• [Work instructions]: Go through the listing beneath this task and return every line that carries the string "const".

• [Supplied material]:
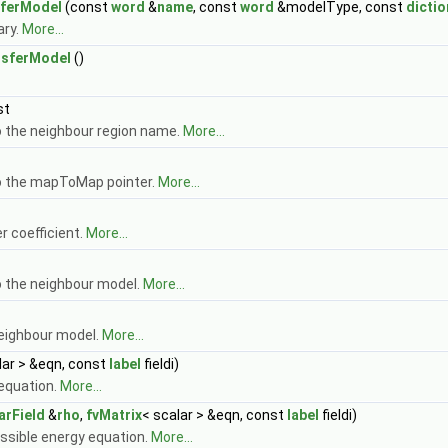
sferModel
(const
word
&
name
, const
word
&modelType, const
dictio
ary.
More...
nsferModel
()
st
 the neighbour region name.
More...
o the mapToMap pointer.
More...
r coefficient.
More...
 the neighbour model.
More...
eighbour model.
More...
lar > &eqn, const
label
fieldi)
equation.
More...
arField
&
rho
,
fvMatrix
< scalar > &eqn, const
label
fieldi)
sible energy equation.
More...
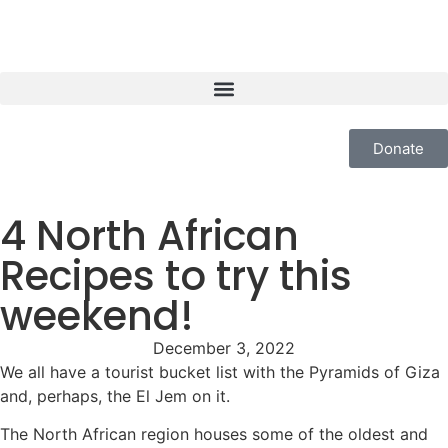
Donate
4 North African
Recipes to try this
weekend!
December 3, 2022
We all have a tourist bucket list with the Pyramids of Giza
and, perhaps, the El Jem on it.
The North African region houses some of the oldest and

• [Problem solution]:
(const
, const
&modelType, const
lar > &eqn, const
< scalar > &eqn, const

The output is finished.